* **Task brief**
Nothing but the pictures should go missing; return all the entries below exactly.

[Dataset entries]
+ + +
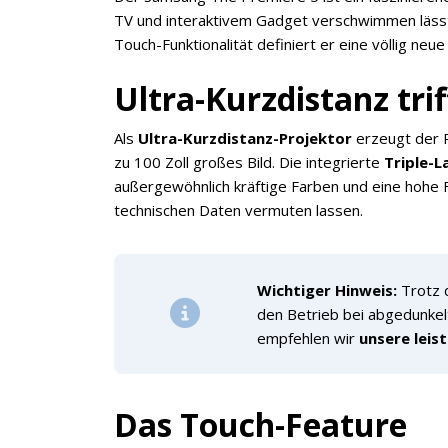
TV und interaktivem Gadget verschwimmen lässt
Touch-Funktionalität definiert er eine völlig n
Ultra-Kurzdistanz tri
Als
Ultra-Kurzdistanz-Projektor
erzeugt der 
zu 100 Zoll großes Bild. Die integrierte
Triple-L
außergewöhnlich kräftige Farben und eine hohe Farb
technischen Daten vermuten lassen.
Wichtiger Hinweis:
Trotz d
den Betrieb bei abgedunkelt
empfehlen wir
unsere leis
Das Touch-Feature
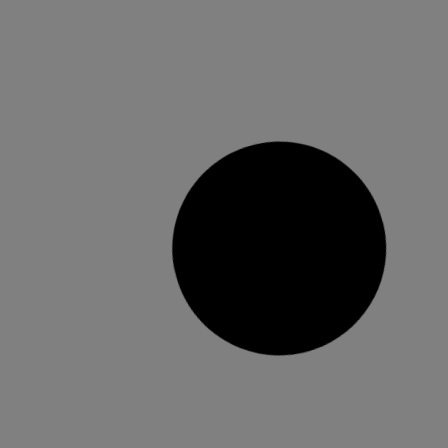
Compromís per l’Alcúdia lamenta
que el PSOE no done suport a
sol·licitar al sindic de comptes una
auditoria economicofinancera
L’esmena de Compromís dona un gir a la moció
del PP al sol·licitar l’auditoria no a una empresa
privada sinó a un organisme públic En el passat
plenari el PP va presentar una moció que
demanava sol·licitar una auditoria financera,
administrativa i de gestió a una empresa
auditora privada, estimant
+ + +
* **Written solution**
TV und interaktivem Gadget verschwimmen lässt
Touch-Funktionalität definiert er eine völlig n
Ultra-Kurzdistanz tri
Als
Ultra-Kurzdistanz-Projektor
erzeugt der 
zu 100 Zoll großes Bild. Die integrierte
Triple-L
außergewöhnlich kräftige Farben und eine hohe Farb
technischen Daten vermuten lassen.
Wichtiger Hinweis:
Trotz d
den Betrieb bei abgedunkelt
empfehlen wir
unsere leis
Das Touch-Feature
Compromís per l’Alcúdia lamenta
que el PSOE no done suport a
sol·licitar al sindic de comptes una
auditoria economicofinancera
L’esmena de Compromís dona un gir a la moció
del PP al sol·licitar l’auditoria no a una empresa
privada sinó a un organisme públic En el passat
plenari el PP va presentar una moció que
demanava sol·licitar una auditoria financera,
administrativa i de gestió a una empresa
auditora privada, estimant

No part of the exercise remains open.